OLIO SU TAVOLA CON MODELLO IN RESINA
Et in Arcadia ego è un'iscrizione riportata in alcuni importanti dipinti del Seicento, fra cui uno del Guercino, realizzato fra il 1618 ed il 1622. Essa appare anche come iscrizione tombale sul dipinto "I pastori di Arcadia" (circa 1640), del pittore francese Nicolas Poussin. La frase può tradursi letteralmente, "Anche in Arcadia io": dove Et sta per etiam (anche), viene sottinteso:sum (sono presente) o eram (ero).
Titolo: SAN GIORGIO E IL DRAGO-OMAGGIO A PAOLO UCCELLO- (2012)
Dimensioni: 40x31 cm.
OLIO SU TAVOLA CON MODELLO IN RESINA
San Giorgio e il drago è un dipinto a olio su tela (57×73 cm) di Paolo Uccello, conservata alla National Gallery di Londra e databile al 1456 circa. Sebbene notoriamente l'uso della tela come supporto per i dipinti sia divenuto popolare a Venezia verso la fine del Quattrocento, pare che i primi esempi di pittura su tela siano fiorentini. Questo dipinto, nello specifico, pare essere il primo (o meglio il più antico) esempio a noi pervenuto di olio su tela, dopo la Crocifissione di Donato de' Bardi. L'opera ritrae il cavaliere San Giorgio mentre dall'alto del suo cavallo sta trafiggendo lo spaventoso drago che tiene legata la principessa da salvare, anche se sembra che sia lei a tenerlo al guinzaglio.

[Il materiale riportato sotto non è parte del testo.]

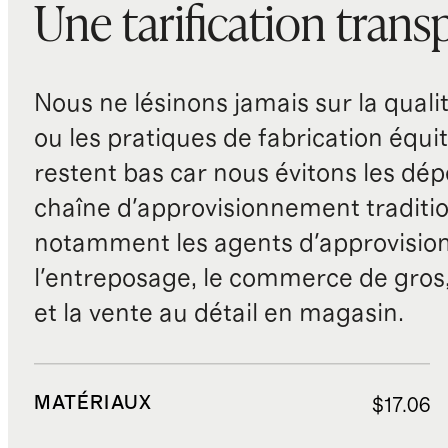
Une tarification trans
Nous ne lésinons jamais sur la qualité
ou les pratiques de fabrication équit
restent bas car nous évitons les dépe
chaîne d'approvisionnement traditio
notamment les agents d'approvisio
l'entreposage, le commerce de gros, 
et la vente au détail en magasin.
MATÉRIAUX
$17.06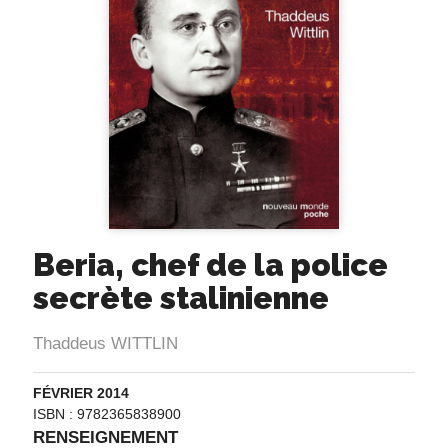
Beria, chef de la police
secrète stalinienne
Thaddeus WITTLIN
FÉVRIER 2014
ISBN : 9782365838900
RENSEIGNEMENT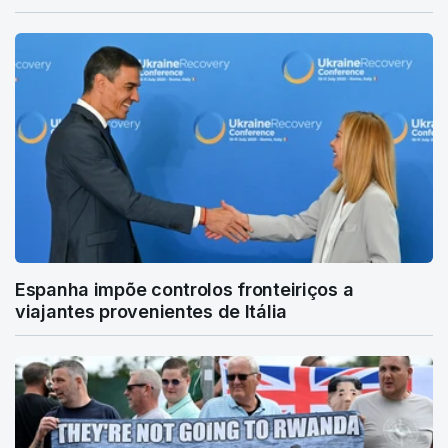
Espanha impõe controlos fronteiriços a
viajantes provenientes de Itália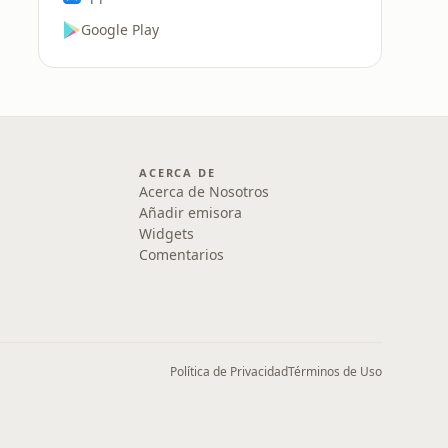
Google Play
ACERCA DE
Acerca de Nosotros
Añadir emisora
Widgets
Comentarios
Política de Privacidad
Términos de Uso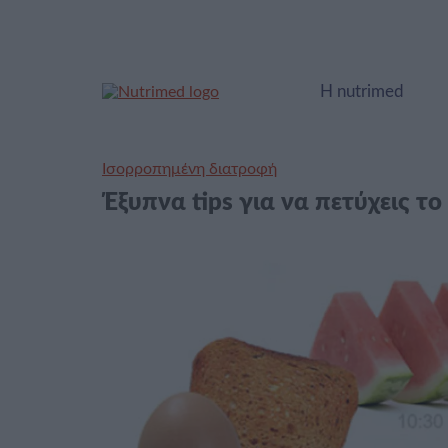
Η nutrimed
Ισορροπημένη διατροφή
Έξυπνα tips για να πετύχεις τ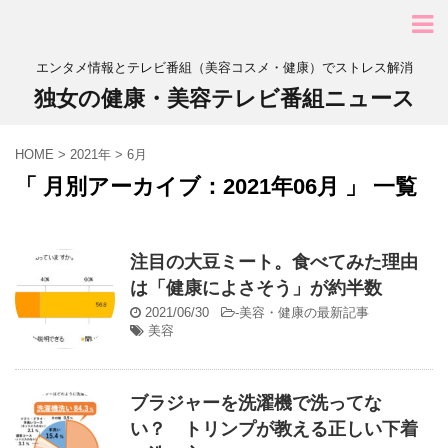
エンタメ情報とテレビ番組（美容コスメ・健康）でストレス解消
独女の健康・美容テレビ番組ニュース
HOME
>
2021年
>
6月
「 月別アーカイブ：2021年06月 」 一覧
注目の大豆ミート。食べてみた理由
は「健康によさそう」が約半数
2021/06/30
-
美容・健康の最新記事
美容
ブラジャーを洗濯機で洗ってな
い？ トリンプが教える正しい下着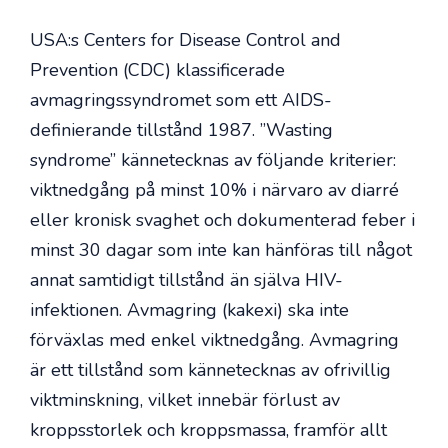
USA:s Centers for Disease Control and
Prevention (CDC) klassificerade
avmagringssyndromet som ett AIDS-
definierande tillstånd 1987. ”Wasting
syndrome” kännetecknas av följande kriterier:
viktnedgång på minst 10% i närvaro av diarré
eller kronisk svaghet och dokumenterad feber i
minst 30 dagar som inte kan hänföras till något
annat samtidigt tillstånd än själva HIV-
infektionen. Avmagring (kakexi) ska inte
förväxlas med enkel viktnedgång. Avmagring
är ett tillstånd som kännetecknas av ofrivillig
viktminskning, vilket innebär förlust av
kroppsstorlek och kroppsmassa, framför allt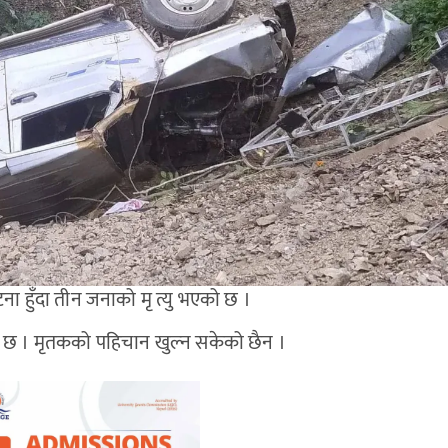
ना हुँदा तीन जनाको मृ त्यु भएको छ ।
एको छ । मृतकको पहिचान खुल्न सकेको छैन ।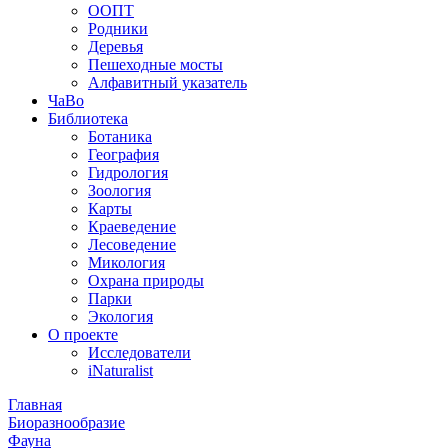
ООПТ
Родники
Деревья
Пешеходные мосты
Алфавитный указатель
ЧаВо
Библиотека
Ботаника
География
Гидрология
Зоология
Карты
Краеведение
Лесоведение
Микология
Охрана природы
Парки
Экология
О проекте
Исследователи
iNaturalist
Главная
Биоразнообразие
Фауна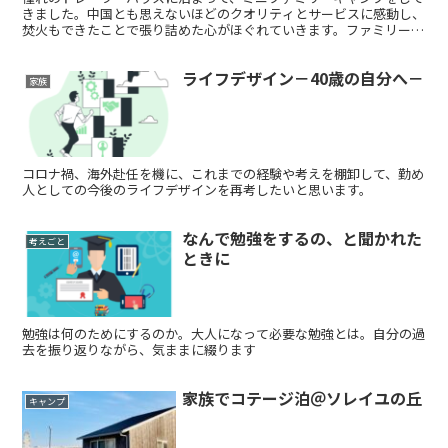
きました。中国とも思えないほどのクオリティとサービスに感動し、
焚火もできたことで張り詰めた心がほぐれていきます。ファミリーキ
ャンプというよりグランピングという感じ。トレーラーハウス、おす
すめです。
ライフデザイン－40歳の自分へ－
家族
コロナ禍、海外赴任を機に、これまでの経験や考えを棚卸して、勤め
人としての今後のライフデザインを再考したいと思います。
なんで勉強をするの、と聞かれた
考えごと
ときに
勉強は何のためにするのか。大人になって必要な勉強とは。自分の過
去を振り返りながら、気ままに綴ります
家族でコテージ泊＠ソレイユの丘
キャンプ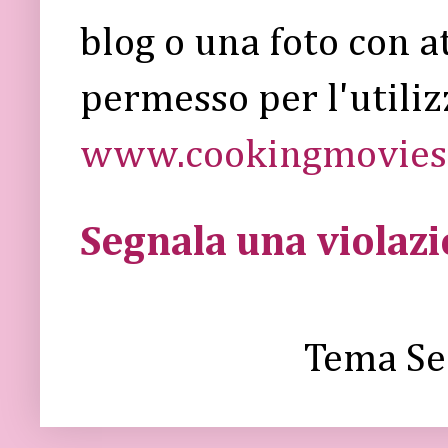
blog o una foto con a
permesso per l'utiliz
www.cookingmovies.
Segnala una violaz
Tema Se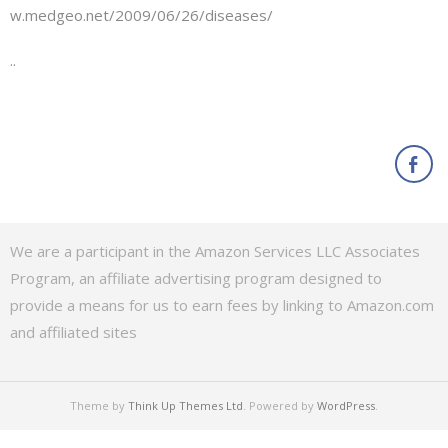
w.medgeo.net/2009/06/26/diseases/
..
We are a participant in the Amazon Services LLC Associates
Program, an affiliate advertising program designed to
provide a means for us to earn fees by linking to Amazon.com
and affiliated sites
Theme by
Think Up Themes Ltd
. Powered by
WordPress
.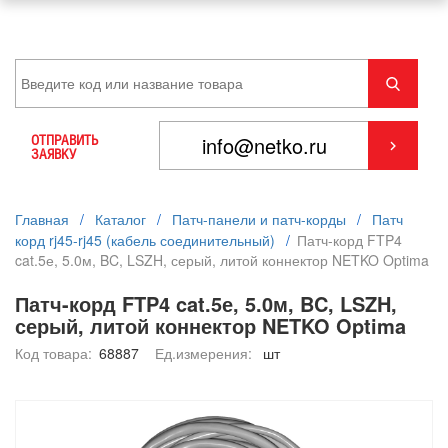
ОТПРАВИТЬ
ЗАЯВКУ
Главная
/
Каталог
/
Патч-панели и патч-корды
/
Патч
корд rj45-rj45 (кабель соединительный)
/
Патч-корд FTP4
cat.5е, 5.0м, BC, LSZH, серый, литой коннектор NETKO Optima
Патч-корд FTP4 cat.5е, 5.0м, BC, LSZH,
серый, литой коннектор NETKO Optima
Код товара:
68887
Ед.измерения:
шт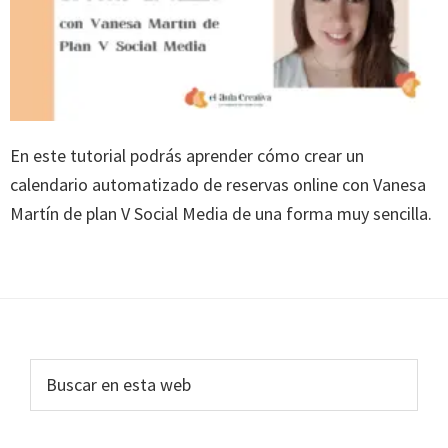
En este tutorial podrás aprender cómo crear un
calendario automatizado de reservas online con Vanesa
Martín de plan V Social Media de una forma muy sencilla.
Footer
Buscar
en
esta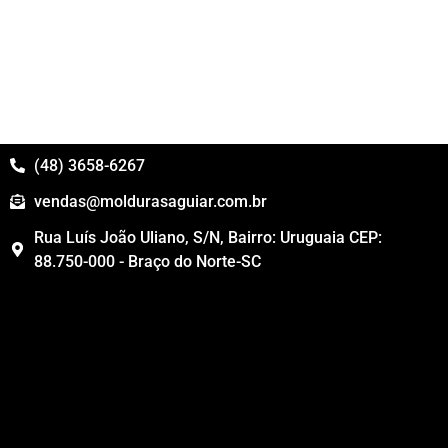
(48) 3658-6267
vendas@moldurasaguiar.com.br
Rua Luís João Uliano, S/N, Bairro: Uruguaia CEP:
88.750-000 - Braço do Norte-SC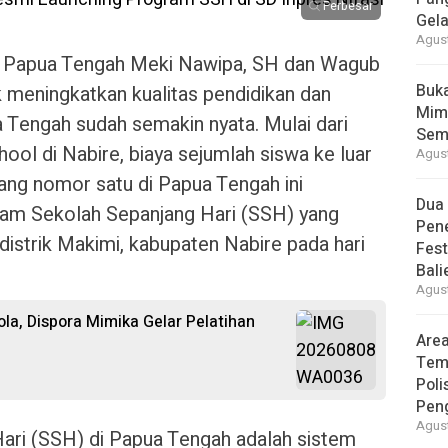
Perbesar
Gela
Agust
r Papua Tengah Meki Nawipa, SH dan Wagub
Buk
k meningkatkan kualitas pendidikan dan
Mimi
a Tengah sudah semakin nyata. Mulai dari
Sem
l di Nabire, biaya sejumlah siswa ke luar
Agust
ang nomor satu di Papua Tengah ini
Dua
am Sekolah Sepanjang Hari (SSH) yang
Pen
 distrik Makimi, kabupaten Nabire pada hari
Fes
Bal
Agust
la, Dispora Mimika Gelar Pelatihan
Area
Tem
Poli
Pen
Agust
ari (SSH) di Papua Tengah adalah sistem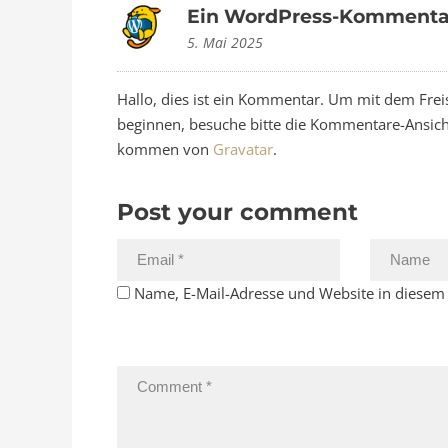
Ein WordPress-Kommenta
5. Mai 2025
Hallo, dies ist ein Kommentar. Um mit dem Fre
beginnen, besuche bitte die Kommentare-Ansic
kommen von
Gravatar
.
Post your comment
Name, E-Mail-Adresse und Website in diesem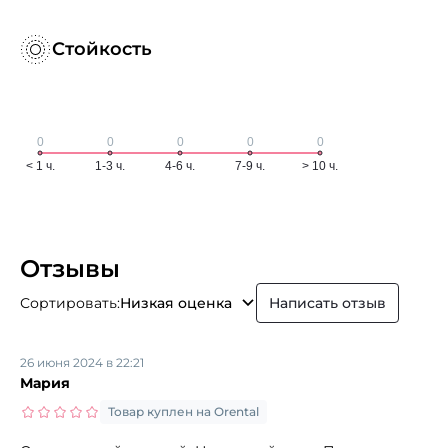
Стойкость
Отзывы
Сортировать:
Низкая оценка
Написать отзыв
26 июня 2024 в 22:21
Мария
Товар куплен на Orental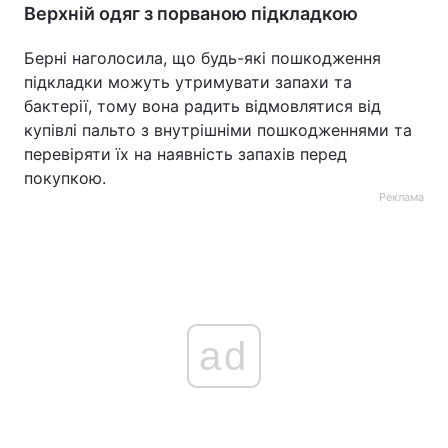
Верхній одяг з порваною підкладкою
Берні наголосила, що будь-які пошкодження
підкладки можуть утримувати запахи та
бактерії, тому вона радить відмовлятися від
купівлі пальто з внутрішніми пошкодженнями та
перевіряти їх на наявність запахів перед
покупкою.
Реклама
ad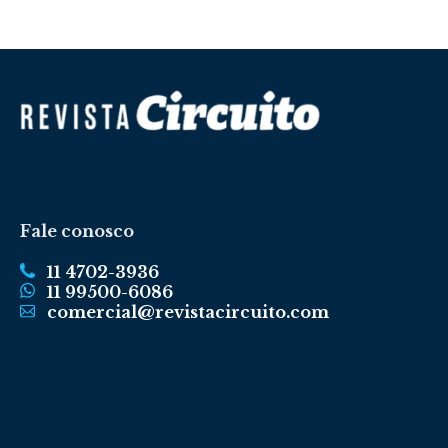
Fale conosco
11 4702-3936
11 99500-6086
comercial@revistacircuito.com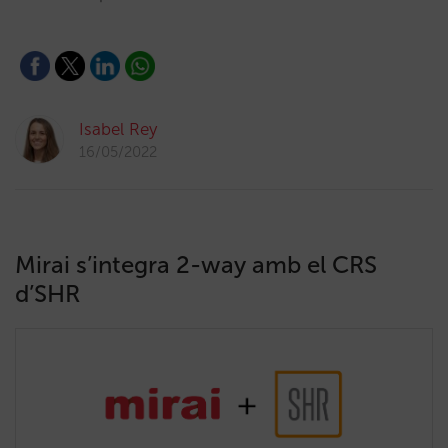
Isabel Rey
16/05/2022
Mirai s’integra 2-way amb el CRS
d’SHR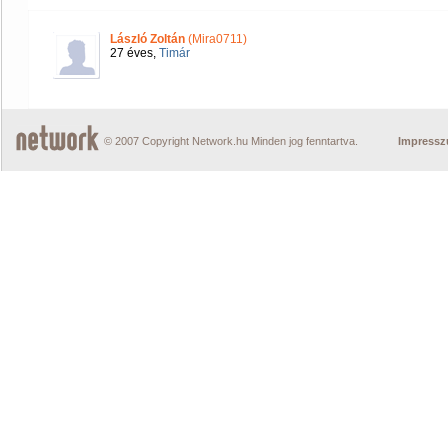
László Zoltán
(Mira0711)
27 éves,
Timár
© 2007 Copyright Network.hu Minden jog fenntartva.
Impress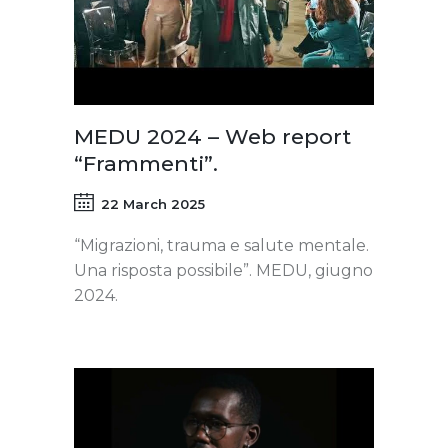
MEDU 2024 – Web report
“Frammenti”.
22 March 2025
“Migrazioni, trauma e salute mentale.
Una risposta possibile”. MEDU, giugno
2024.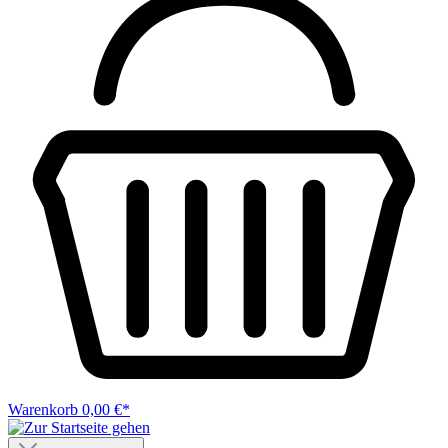
Warenkorb
0,00 €*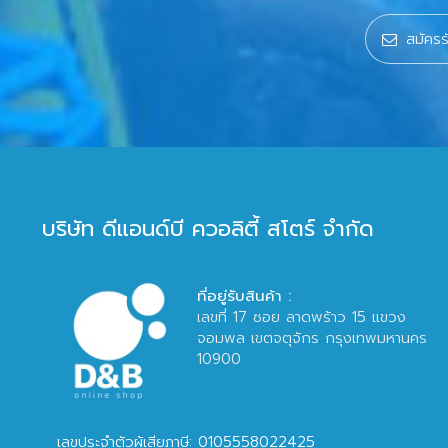
บริษัท ดีแอนด์บี ควอลิตี้ สโตร์ จำกัด
ที่อยู่รับสินค้า :
เลขที่ 17 ซอย ลาดพร้าว 15 แขวง
จอมพล เขตจตุจักร กรุงเทพมหานคร
10900
เลขประจำตัวผู้เสียภาษี: 0105558022425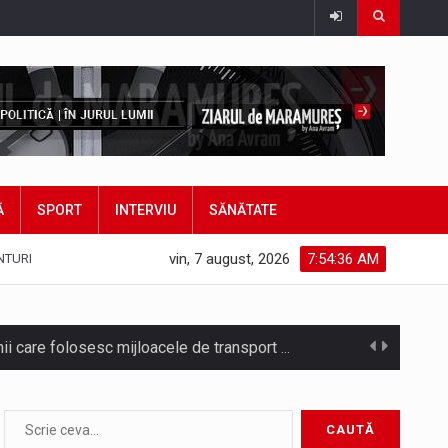
Ă
SPORT
INTERVIU
SĂNĂTATE
vin, 7 august, 2026
7:54:38 AM
NTURI
Noile statii de călători, achizitionate la preț de garsonieră per bucată, dezamăgesc total cetățenii care folosesc mijloacele de transport în…
Municipiul Baia Mare, prin Serviciul Public Comunitar Local de Evidență a Persoanelor - Serviciul Evidența Persoanelor, îi informează pe cetățenii…
asul este la propriu impânzit de ei…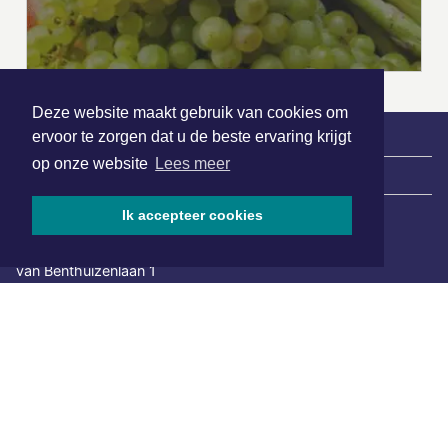
Deze website maakt gebruik van cookies om
ervoor te zorgen dat u de beste ervaring krijgt
op onze website
Lees meer
|
Nieuws | Sport | Evenementen
Ik accepteer cookies
Hoofdvestiging:
van Benthuizenlaan 1
1701 BZ Heerhugowaard
072 8200 600
redactie@xyto.nl
www.xyto.nl
SOCIAL MEDIA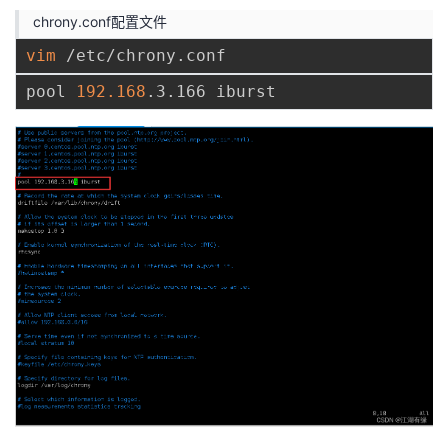
chrony.conf配置文件
vim
pool 
192.168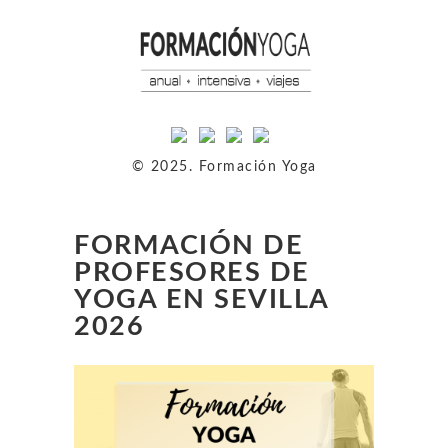
© 2025. Formación Yoga
FORMACIÓN DE
PROFESORES DE
YOGA EN SEVILLA
2026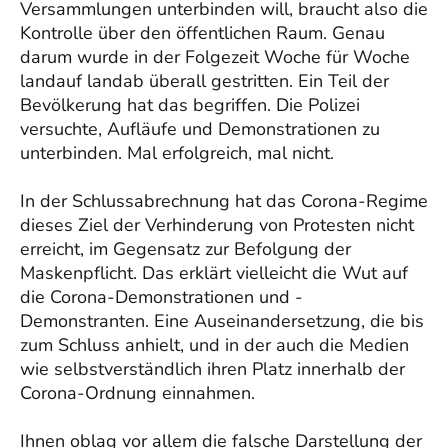
Versammlungen unterbinden will, braucht also die
Kontrolle über den öffentlichen Raum. Genau
darum wurde in der Folgezeit Woche für Woche
landauf landab überall gestritten. Ein Teil der
Bevölkerung hat das begriffen. Die Polizei
versuchte, Aufläufe und Demonstrationen zu
unterbinden. Mal erfolgreich, mal nicht.
In der Schlussabrechnung hat das Corona-Regime
dieses Ziel der Verhinderung von Protesten nicht
erreicht, im Gegensatz zur Befolgung der
Maskenpflicht. Das erklärt vielleicht die Wut auf
die Corona-Demonstrationen und -
Demonstranten. Eine Auseinandersetzung, die bis
zum Schluss anhielt, und in der auch die Medien
wie selbstverständlich ihren Platz innerhalb der
Corona-Ordnung einnahmen.
Ihnen oblag vor allem die falsche Darstellung der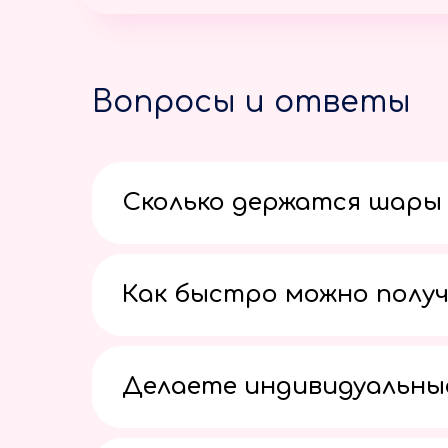
Вопросы и ответы
Сколько держатся шары 
Как быстро можно получ
Делаете индивидуальны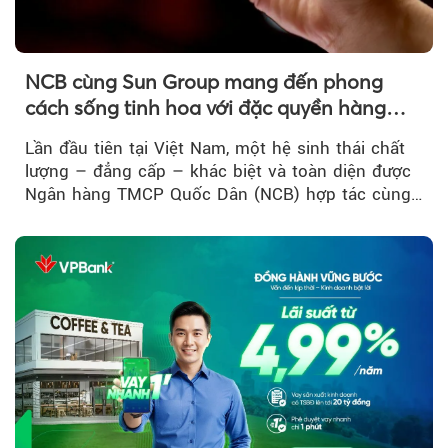
NCB cùng Sun Group mang đến phong
cách sống tinh hoa với đặc quyền hàng
đầu Việt Nam
Lần đầu tiên tại Việt Nam, một hệ sinh thái chất
lượng – đẳng cấp – khác biệt và toàn diện được
Ngân hàng TMCP Quốc Dân (NCB) hợp tác cùng
Sun Group kiến tạo...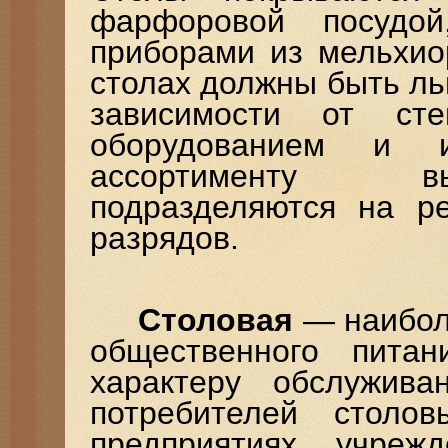
фарфоровой посудо
приборами из мельхио
столах должны быть ль
зависимости от ст
оборудованием и 
ассортименту вы
подразделяются на р
разрядов.
Столовая
— наибол
общественного питан
характеру обслужива
потребителей столо
предприятиях, учрежд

Titolo: LA NASCITA DI VENERE-OMAGGIO A BOTTICELLI-(2012)
Dimensioni: 43.5x28 cm.
OLIO SU TAVOLA CON MODELLO IN RESINA
La Nascita di Venere è un dipinto a tempera su tela di lino (172 cm × 278 cm) di Sandro Botticelli, databile al 1482-1485 circa e conservato nella Galleria degli Uffizi a Firenze. Opera iconica del Rinascimento italiano, spesso assunta come simbolo della stessa Firenze e della sua arte, faceva forse anticamente pendant con l'altrettanto celebre Primavera sempre di Botticelli, con cui condivide la provenienza storica, il formato e alcuni riferimenti filosofici. Rappresenta una delle creazioni più elevate dell'estetica del pittore fiorentino, oltre che un ideale universale di bellezza femminile. La Nascita di Venere è da sempre considerata l'idea perfetta di bellezza femminile nell'arte. Così come il David è considerato il canone di bellezza maschile. Poiché entrambe le opere sono conservate a Firenze, i fiorentini si vantano di possedere i canoni della bellezza artistica all'interno delle mura cittadine.
Titolo: IL VIANDANTE SUL MARE DI NEBBIA-OMAGGIO A FRIEDRICH - (2011)
Dimensioni: 40x50 cm.
OLIO SU TAVOLA CON MODELLO IN RESINA
Viandante sul mare di nebbia (Der Wanderer über dem Nebelmeer) è un dipinto ad olio su tela di Caspar David Friedrich realizzato nel 1818. È attualmente esposto al Hamburger Kunsthalle ad Amburgo. L'opera è fedele allo stile romantico e in particolare a quello di Friedrich, essendo simile ad altre sue opere come Kreidefelsen auf Rügen e Mare di ghiaccio. Il viandante porta già nel suo nome l'emblema del personaggio romantico, irrequieto, tormentato, alla ricerca dell'infinito rappresentato dal paesaggio e dall'orizzonte in lontananza; l'individuo che si perde di fronte alla stupefacente grandiosità della Natura, in un atteggiamento contemplativo visto come estrema esperienza interiore e spirituale. Secondo Gorra (2004), l'opera vorrebbe trasmettere una delle introspezioni kantiane espressa attraverso la contemplazione del viaggiatore del mare di nebbia, sostiene che il Viaggiatore sia una metafora del futuro sconosciuto. Gaddis (2004) ritiene che la posizione del viaggiatore sul precipizio trasmetta un significato ambiguo perché essa "è contraddittoria, visto che lascia intendere il dominio sul paesaggio e l'irrilevanza dell'individuo all'interno di esso".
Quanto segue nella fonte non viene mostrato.